Determining the Who, How, When, Where and Why of Decisions
A carefully considered decision-making authority matrix is helpful for choosing “who” will make the board decision, whether it’s one of the board’s standing committees, the executive committee or the full board. That determination is typically organization-specific, while the “how” of decision-making (i.e., voting) tends to be situation-specific. The board also must clarify what type of voting process—simple majority, supermajority, unanimous, etc.—to use for each type of decision. Board members must consider the pros and cons of each voting choice. For example, will a simple majority vote be enough to convey the board’s support for a significant and weighty decision or would a supermajority or unanimous vote be more appropriate?
One of the most important elements of the decision-making process is the “when,” or the timing of a board decision. Boards that struggle with this aspect of decision-making often take too long to make a decision. A “gut check” may be the best determinant of when to make a decision, but the success of this approach relies on mutual trust among board members and the board chair’s skill in facilitating the right discussions at the right time. It also takes courage to call out concerns when board members rely on their “gut check” but may not have data to support what they know intuitively. While board meetings are where most cyclical and quarterly decisions are made, off-site retreats may be better for making significant, strategic decisions. Regularly scheduled executive sessions are best used when the board has sensitive issues to discuss.
Finally, the “why” of board decision-making requires a particular level of thoughtfulness. Board members should not hesitate to ask themselves and each other why they are contemplating a particular decision, and to analyze whether that decision is actually a governance matter or if it actually belongs to operations or physician leadership.
Continuous Improvement and Board Decision-making
To measure the long-term value of its decisions, the board must determine what metrics it will use to hold itself accountable for the success or failure of its choices. Each board committee can determine its own metrics, while the full board should analyze how well each step in its decision-making process is working. The board chair should routinely lead an open discussion in which board members and management talk about their roles and expectations for each other within their decision-making processes.

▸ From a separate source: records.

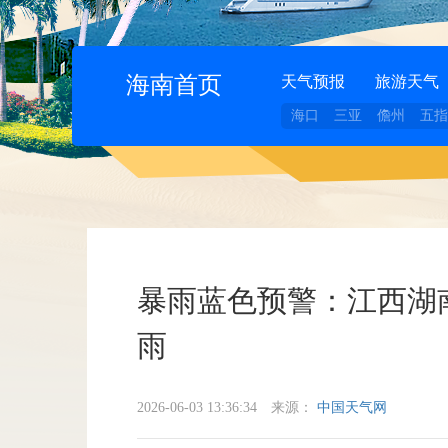
海南首页
天气预报
旅游天气
海口
三亚
儋州
五指
暴雨蓝色预警：江西湖
雨
2026-06-03 13:36:34
来源：
中国天气网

Certainly, all boards can benefit from examining lessons other boards have learned and from successful boards’ best practices.
Ultimately, decision-making is the glue that binds all elements of board composition, culture, structure, information, policies, strategy and leadership. It is not a moment in time—it is a complete body of work. When organizational values are kept at the forefront in a codified board decision-making process, a positive ripple effect occurs that upholds the hospital’s purpose, and reinforces its leaders collective understanding of why what they do matters so much.